## [YOUR GOAL]
Whichever lines of the entries hold the word "Entreprise" should be identified and copied.

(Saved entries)
::::
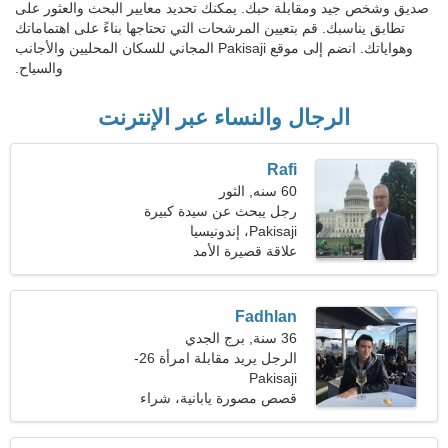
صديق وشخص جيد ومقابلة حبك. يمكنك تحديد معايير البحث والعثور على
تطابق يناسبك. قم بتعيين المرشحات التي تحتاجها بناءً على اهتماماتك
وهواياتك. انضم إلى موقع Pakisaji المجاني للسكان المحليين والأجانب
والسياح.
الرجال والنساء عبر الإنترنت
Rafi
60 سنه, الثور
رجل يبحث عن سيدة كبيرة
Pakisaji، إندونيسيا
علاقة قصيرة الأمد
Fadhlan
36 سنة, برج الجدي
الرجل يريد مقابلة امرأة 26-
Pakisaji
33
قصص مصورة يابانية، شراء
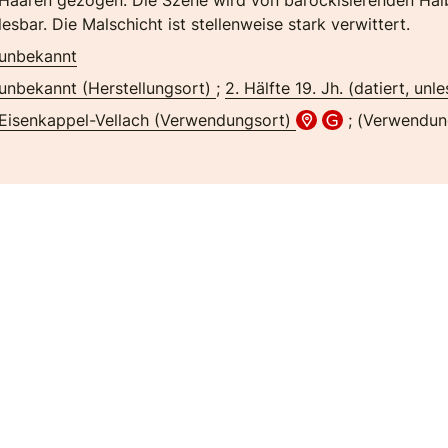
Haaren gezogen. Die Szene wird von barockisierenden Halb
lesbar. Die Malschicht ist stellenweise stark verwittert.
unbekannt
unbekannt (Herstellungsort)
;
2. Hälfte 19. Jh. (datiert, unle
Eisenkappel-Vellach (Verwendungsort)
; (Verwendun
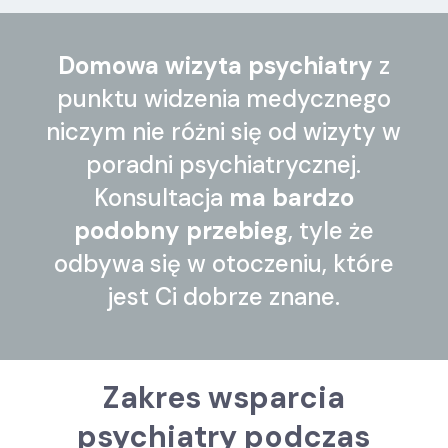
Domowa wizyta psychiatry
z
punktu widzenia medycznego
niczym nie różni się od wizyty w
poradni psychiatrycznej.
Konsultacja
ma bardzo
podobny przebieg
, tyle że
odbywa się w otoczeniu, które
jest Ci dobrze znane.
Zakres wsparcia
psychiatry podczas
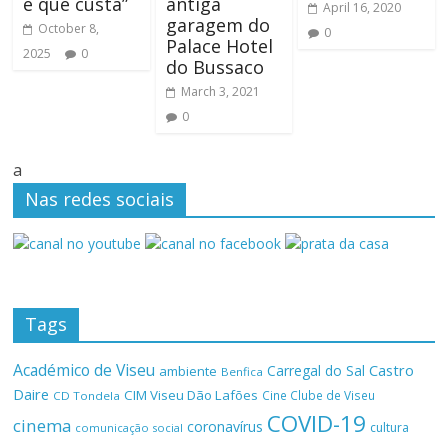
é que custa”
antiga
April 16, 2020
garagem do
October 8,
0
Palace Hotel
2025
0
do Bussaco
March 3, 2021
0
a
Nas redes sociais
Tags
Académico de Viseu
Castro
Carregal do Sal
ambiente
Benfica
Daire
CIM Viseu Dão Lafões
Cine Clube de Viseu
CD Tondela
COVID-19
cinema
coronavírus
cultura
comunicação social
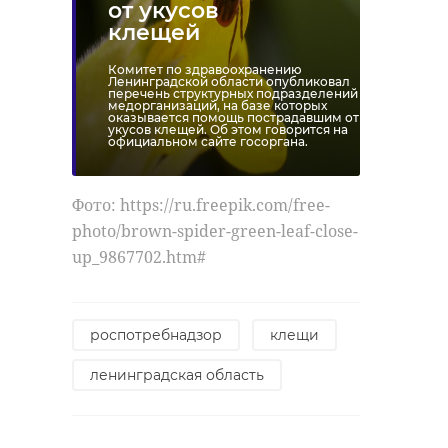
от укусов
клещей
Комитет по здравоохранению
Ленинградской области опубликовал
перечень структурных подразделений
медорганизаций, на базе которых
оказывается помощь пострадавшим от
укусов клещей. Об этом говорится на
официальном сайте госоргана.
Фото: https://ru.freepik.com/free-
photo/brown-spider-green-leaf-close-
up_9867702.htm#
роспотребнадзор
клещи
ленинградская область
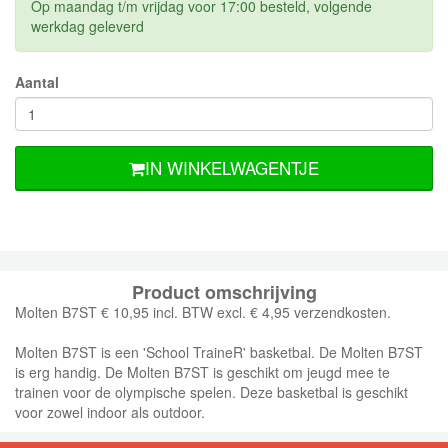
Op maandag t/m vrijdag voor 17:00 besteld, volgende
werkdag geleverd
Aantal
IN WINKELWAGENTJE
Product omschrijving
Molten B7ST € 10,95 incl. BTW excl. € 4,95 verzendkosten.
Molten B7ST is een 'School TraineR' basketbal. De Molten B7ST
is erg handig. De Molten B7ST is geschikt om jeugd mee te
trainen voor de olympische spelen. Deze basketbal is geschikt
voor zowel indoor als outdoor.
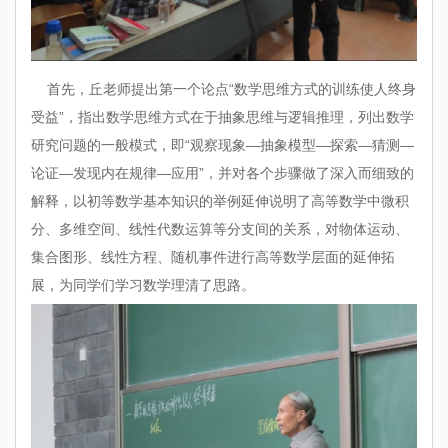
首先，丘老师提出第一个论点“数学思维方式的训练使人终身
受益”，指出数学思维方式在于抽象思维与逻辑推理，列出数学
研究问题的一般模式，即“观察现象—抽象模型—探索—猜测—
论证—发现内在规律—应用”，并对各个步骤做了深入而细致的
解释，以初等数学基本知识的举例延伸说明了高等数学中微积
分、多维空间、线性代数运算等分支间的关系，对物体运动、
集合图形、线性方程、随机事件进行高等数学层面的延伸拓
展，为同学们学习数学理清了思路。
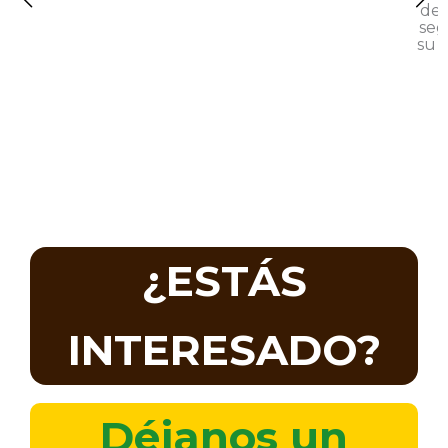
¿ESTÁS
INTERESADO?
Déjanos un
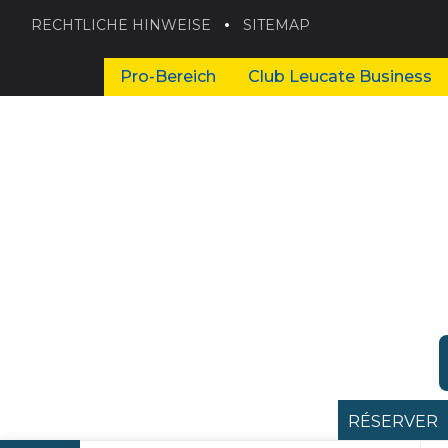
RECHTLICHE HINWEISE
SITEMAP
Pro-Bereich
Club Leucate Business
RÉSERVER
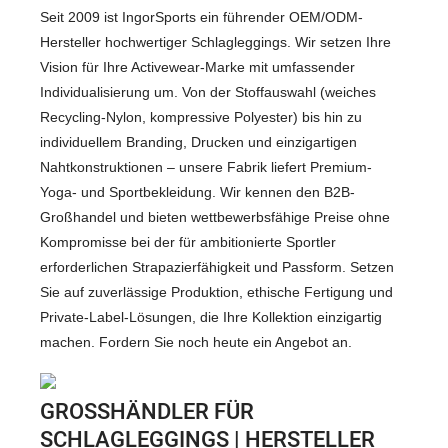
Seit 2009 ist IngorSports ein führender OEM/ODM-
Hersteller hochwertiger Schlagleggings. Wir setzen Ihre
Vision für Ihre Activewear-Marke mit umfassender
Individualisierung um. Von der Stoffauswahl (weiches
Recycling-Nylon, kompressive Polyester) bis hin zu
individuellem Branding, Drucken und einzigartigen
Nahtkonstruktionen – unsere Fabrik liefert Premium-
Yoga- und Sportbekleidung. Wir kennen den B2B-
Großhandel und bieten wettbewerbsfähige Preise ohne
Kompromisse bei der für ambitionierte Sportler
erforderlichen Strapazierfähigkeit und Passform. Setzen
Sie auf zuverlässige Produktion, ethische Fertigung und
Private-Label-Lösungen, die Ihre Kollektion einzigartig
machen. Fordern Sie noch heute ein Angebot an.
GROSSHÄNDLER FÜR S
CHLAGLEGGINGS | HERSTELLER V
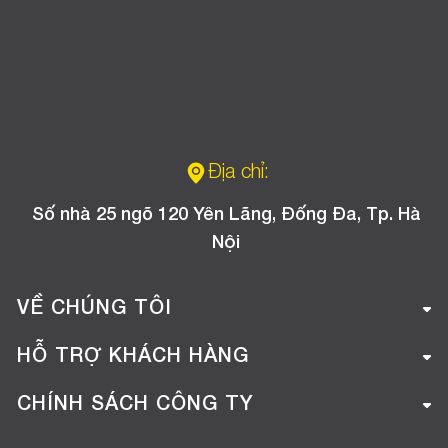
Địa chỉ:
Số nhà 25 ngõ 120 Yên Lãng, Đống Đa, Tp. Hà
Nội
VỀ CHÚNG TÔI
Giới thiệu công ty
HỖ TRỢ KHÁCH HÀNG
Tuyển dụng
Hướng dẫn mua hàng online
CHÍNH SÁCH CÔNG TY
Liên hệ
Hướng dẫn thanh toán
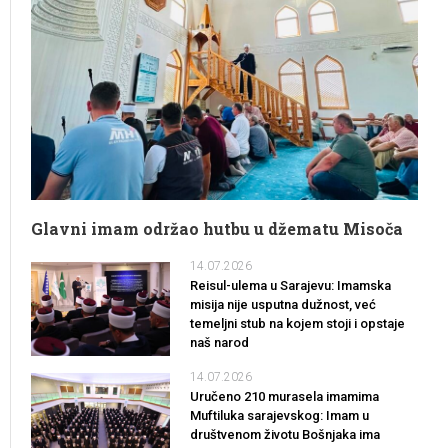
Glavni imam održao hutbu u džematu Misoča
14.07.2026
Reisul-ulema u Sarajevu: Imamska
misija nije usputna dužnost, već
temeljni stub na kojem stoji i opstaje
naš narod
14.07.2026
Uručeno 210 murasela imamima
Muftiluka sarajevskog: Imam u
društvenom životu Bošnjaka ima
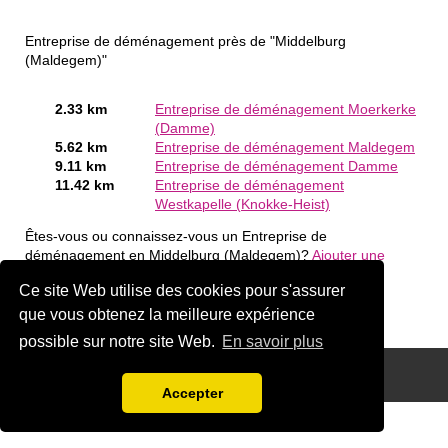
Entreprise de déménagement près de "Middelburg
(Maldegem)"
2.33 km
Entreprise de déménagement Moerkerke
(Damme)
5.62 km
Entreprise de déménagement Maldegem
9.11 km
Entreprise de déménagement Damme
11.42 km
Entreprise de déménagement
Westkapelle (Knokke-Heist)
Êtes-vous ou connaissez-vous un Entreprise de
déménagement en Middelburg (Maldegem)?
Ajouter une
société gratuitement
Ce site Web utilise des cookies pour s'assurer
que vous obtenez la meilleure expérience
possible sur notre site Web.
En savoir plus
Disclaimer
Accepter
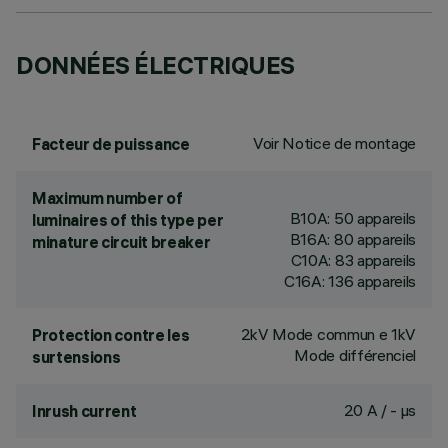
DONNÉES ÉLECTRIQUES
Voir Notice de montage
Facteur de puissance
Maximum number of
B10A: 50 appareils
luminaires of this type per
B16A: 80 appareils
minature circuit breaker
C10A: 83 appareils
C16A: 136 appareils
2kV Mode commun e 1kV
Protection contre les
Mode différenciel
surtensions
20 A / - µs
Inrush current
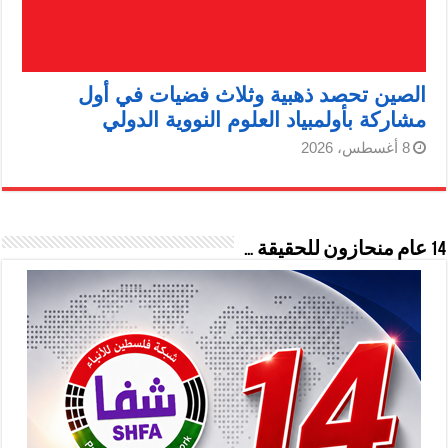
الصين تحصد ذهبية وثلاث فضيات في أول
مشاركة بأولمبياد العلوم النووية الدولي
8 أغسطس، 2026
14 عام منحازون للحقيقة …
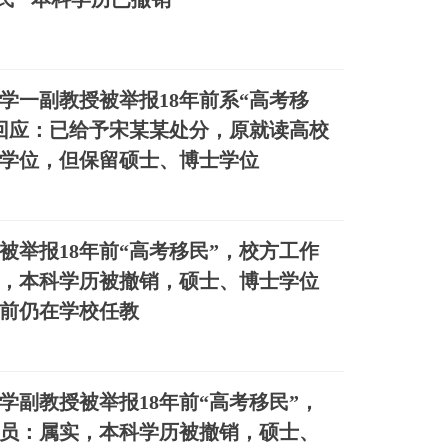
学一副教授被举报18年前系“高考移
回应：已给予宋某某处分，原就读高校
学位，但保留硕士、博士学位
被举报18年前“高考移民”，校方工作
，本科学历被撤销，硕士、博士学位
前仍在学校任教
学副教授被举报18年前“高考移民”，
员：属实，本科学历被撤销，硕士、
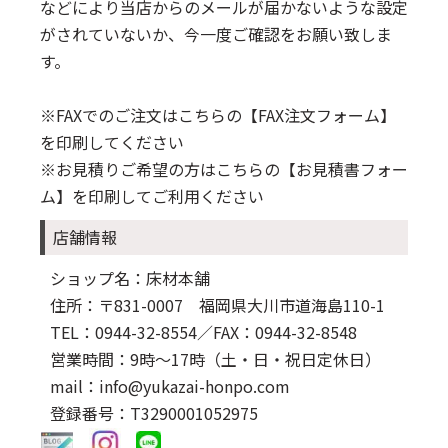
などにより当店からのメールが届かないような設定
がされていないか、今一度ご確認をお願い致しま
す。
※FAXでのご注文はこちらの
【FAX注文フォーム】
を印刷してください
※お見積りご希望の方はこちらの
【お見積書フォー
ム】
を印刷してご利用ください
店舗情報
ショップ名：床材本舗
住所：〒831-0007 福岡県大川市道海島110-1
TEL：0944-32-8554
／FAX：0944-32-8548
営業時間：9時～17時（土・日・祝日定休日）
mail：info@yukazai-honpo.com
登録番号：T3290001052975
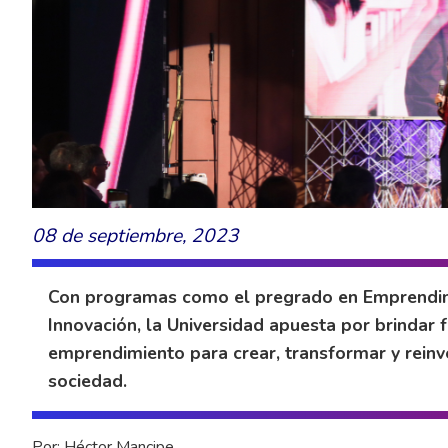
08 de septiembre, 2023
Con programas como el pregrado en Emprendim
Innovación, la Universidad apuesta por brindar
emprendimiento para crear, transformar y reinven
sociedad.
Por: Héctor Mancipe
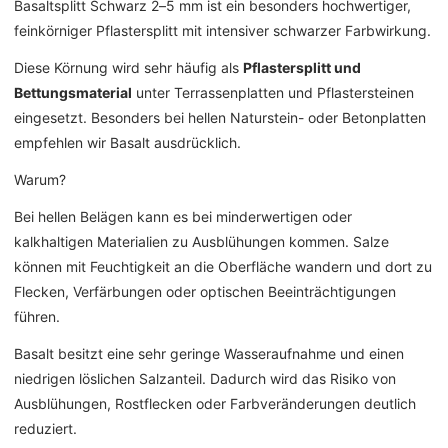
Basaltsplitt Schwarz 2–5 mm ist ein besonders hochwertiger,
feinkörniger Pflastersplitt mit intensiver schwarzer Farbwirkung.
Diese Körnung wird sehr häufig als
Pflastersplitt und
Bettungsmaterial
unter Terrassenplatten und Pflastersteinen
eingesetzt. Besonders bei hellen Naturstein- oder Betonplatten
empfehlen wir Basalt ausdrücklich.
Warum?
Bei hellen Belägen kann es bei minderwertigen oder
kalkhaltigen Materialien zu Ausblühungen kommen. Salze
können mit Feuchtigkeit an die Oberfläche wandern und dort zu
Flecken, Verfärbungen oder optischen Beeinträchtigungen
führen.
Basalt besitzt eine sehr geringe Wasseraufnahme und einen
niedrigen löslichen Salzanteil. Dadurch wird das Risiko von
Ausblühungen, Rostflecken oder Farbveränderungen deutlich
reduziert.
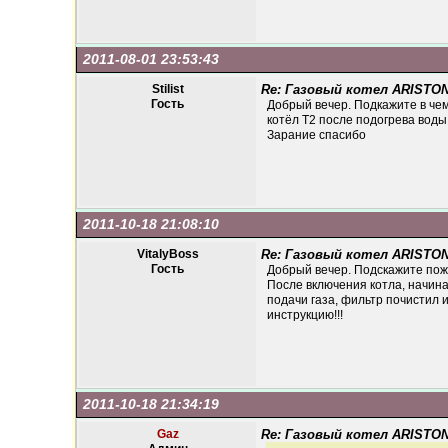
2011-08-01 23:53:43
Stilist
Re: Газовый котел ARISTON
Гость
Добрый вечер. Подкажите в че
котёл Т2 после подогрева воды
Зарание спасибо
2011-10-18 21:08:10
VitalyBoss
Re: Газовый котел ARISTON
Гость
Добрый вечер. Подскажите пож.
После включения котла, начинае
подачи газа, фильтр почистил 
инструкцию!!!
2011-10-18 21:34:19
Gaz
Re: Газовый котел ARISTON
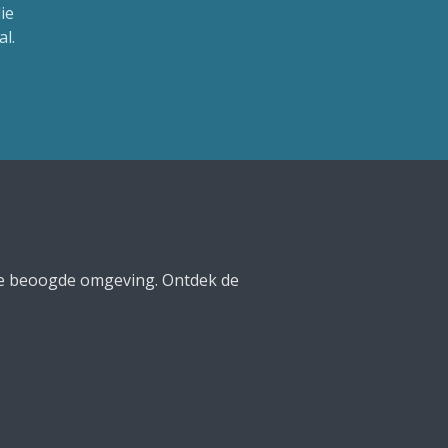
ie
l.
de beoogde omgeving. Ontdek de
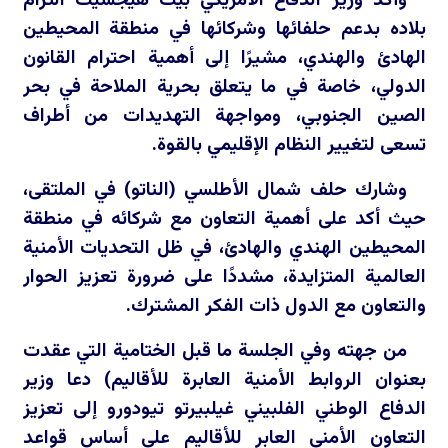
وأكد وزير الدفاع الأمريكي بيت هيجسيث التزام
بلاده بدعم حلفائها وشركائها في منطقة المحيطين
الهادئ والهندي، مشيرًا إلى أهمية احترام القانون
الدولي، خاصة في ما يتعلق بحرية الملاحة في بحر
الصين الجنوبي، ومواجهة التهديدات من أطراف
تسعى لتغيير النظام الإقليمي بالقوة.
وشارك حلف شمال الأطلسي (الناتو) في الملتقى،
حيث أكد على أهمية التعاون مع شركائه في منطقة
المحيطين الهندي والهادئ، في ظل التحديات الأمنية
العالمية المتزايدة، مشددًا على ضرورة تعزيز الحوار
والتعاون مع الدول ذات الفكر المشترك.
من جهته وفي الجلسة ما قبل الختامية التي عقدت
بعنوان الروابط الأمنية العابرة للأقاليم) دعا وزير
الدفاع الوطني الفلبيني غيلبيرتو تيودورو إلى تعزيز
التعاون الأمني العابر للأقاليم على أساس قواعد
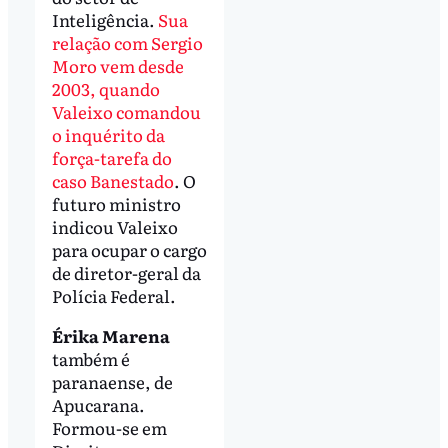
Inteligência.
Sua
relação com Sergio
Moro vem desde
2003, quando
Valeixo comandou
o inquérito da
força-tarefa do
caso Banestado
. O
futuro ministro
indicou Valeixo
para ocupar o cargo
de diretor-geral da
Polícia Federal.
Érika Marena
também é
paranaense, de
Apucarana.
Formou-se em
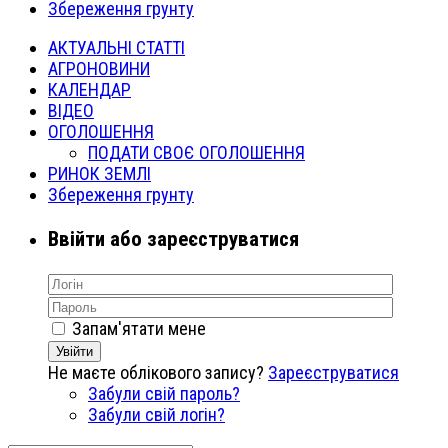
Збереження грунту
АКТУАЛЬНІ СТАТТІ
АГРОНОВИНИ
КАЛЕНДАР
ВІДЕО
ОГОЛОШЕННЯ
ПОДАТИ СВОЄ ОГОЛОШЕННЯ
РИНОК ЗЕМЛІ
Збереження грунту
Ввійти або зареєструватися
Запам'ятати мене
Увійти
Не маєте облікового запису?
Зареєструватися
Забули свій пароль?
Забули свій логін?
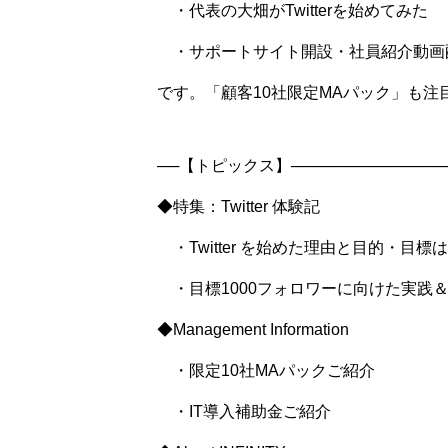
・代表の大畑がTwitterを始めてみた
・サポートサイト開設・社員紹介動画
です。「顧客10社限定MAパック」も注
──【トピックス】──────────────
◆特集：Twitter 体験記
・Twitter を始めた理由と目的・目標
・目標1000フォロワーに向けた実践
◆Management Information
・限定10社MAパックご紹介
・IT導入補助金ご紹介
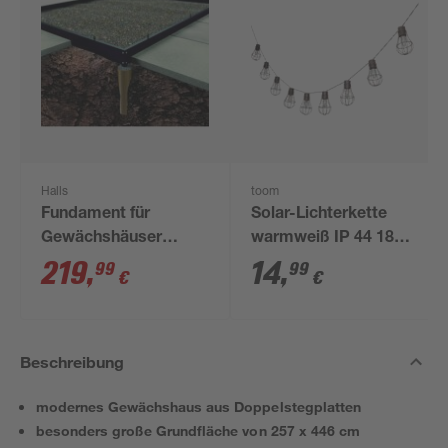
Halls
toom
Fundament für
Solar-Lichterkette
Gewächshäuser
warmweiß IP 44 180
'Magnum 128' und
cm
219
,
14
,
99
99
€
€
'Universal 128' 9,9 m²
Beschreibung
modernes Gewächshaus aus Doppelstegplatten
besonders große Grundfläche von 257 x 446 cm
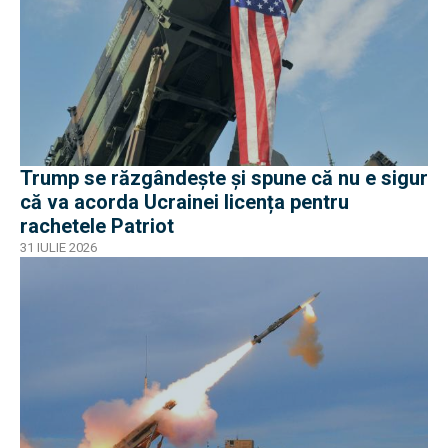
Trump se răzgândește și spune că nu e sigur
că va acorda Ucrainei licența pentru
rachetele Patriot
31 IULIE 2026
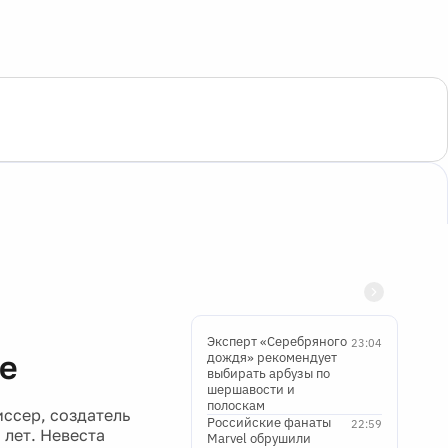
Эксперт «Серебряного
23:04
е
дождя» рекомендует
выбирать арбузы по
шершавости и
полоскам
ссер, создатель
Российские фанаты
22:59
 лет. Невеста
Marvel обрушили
::::
## [EXERCISE RESPONSE]
Entreprise de déménagement près de "Middelburg
Entreprise de déménagement Moerkerke
Entreprise de déménagement Maldegem
Entreprise de déménagement Damme
Entreprise de déménagement
Êtes-vous ou connaissez-vous un Entreprise de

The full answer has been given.